Page MenuHomePhabricator

Add blazegraph as systemd dependency of prometheus-blazegraph-exporter service
Closed, ResolvedPublic2 Estimated Story Points

Description

Per this comment , the prometheus-blazegraph-exporter service spews lots of log spam while the data-transfer.py cookbook is running. Root cause is that the blazegraph exporter is trying to talk to blazegraph which is down during the ticket.

AC

  • Change the systemd dependency of prometheus-blazegraph-exporter such that it requires the blazegraph service to be running
  • Verify the log spam stops (see linked comment for how to do that).

Event Timeline

MPhamWMF triaged this task as Medium priority.Oct 31 2022, 4:42 PM
RKemper removed the point value for this task.
RKemper set the point value for this task to 2.
RKemper renamed this task from Data-transfer.py cookbook: stop prometheus-blazegraph-exporter service to Add blazegraph as systemd dependency of prometheus-blazegraph-exporter service.Nov 1 2022, 7:35 PM

Change 851711 had a related patch set uploaded (by Bking; author: Bking):

[operations/puppet@production] query_service: Ensure prometheus exporter depends on blazegraph service

https://gerrit.wikimedia.org/r/851711

Mentioned in SAL (#wikimedia-operations) [2022-11-01T20:06:43Z] <ryankemper> T322037 Disabled puppet across A:wdqs-all and A:wcqs-public

Change 851711 merged by Bking:

[operations/puppet@production] query_service: Ensure prometheus exporter depends on blazegraph service

https://gerrit.wikimedia.org/r/851711

Mentioned in SAL (#wikimedia-operations) [2022-11-01T20:56:15Z] <ryankemper> T322037 Re-enabled puppet across A:wdqs-all and A:wcqs-public

We tried https://gerrit.wikimedia.org/r/851711 out on wdqs1009 (making exporter Requires= and After= the blazegraph instance); didn't behave how we expected. For example we thought restarting blazegraph would restart the exporter, but that wasn't the case.
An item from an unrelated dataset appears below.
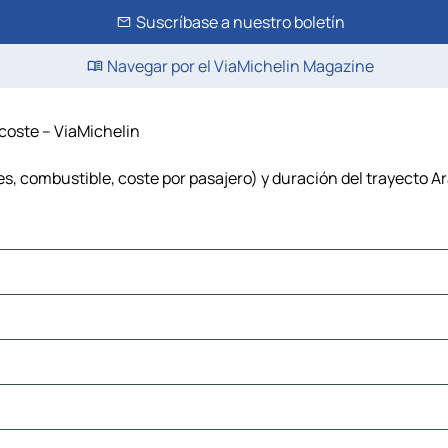
Suscríbase a nuestro boletín
Navegar por el ViaMichelin Magazine
coste – ViaMichelin
s, combustible, coste por pasajero) y duración del trayecto A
I found a question on stackoverflow that maps very well to what we're trying to do: https://stackoverflow.com/q/47253020

Looks like PartOf might be a good option for us. I need to do some reading but this article looks really good as far as elucidating the different behavior:

https://pychao.com/2021/02/24/difference-between-partof-and-bindsto-in-a-systemd-unit

Change 852885 had a related patch set uploaded (by Ryan Kemper; author: Ryan Kemper):

[operations/puppet@production] query_service: Ensure prometheus exporter depends on blazegraph service

https://gerrit.wikimedia.org/r/852885

Change 852885 merged by Ryan Kemper:

[operations/puppet@production] query_service: Ensure prometheus exporter depends on blazegraph service

https://gerrit.wikimedia.org/r/852885

Mentioned in SAL (#wikimedia-operations) [2022-11-03T19:56:07Z] <ryankemper> FOO Merged https://gerrit.wikimedia.org/r/c/operations/puppet/+/852885; disabled puppet on query service fleet via ryankemper@cumin1001:~$ sudo -E cumin 'A:wcqs-public or A:wdqs-all' 'sudo disable-puppet "T322037"'; testing change on wdqs1009

Change 853006 had a related patch set uploaded (by Ryan Kemper; author: Ryan Kemper):

[operations/puppet@production] query_service: make blazegraph exporter sleep before starting

https://gerrit.wikimedia.org/r/853006

Change 853006 merged by Ryan Kemper:

[operations/puppet@production] query_service: make blazegraph exporter sleep before starting

https://gerrit.wikimedia.org/r/853006

Mentioned in SAL (#wikimedia-operations) [2022-11-03T20:35:28Z] <ryankemper> T322037 Rolling changes in https://gerrit.wikimedia.org/r/c/operations/puppet/+/852885 and https://gerrit.wikimedia.org/r/853006 out to query service fleet, 4 hosts at a time: ryankemper@cumin1001:~$ sudo -E cumin -b 4 'A:wcqs-public or A:wdqs-all' 'run-puppet-agent --force'

Gehel claimed this task.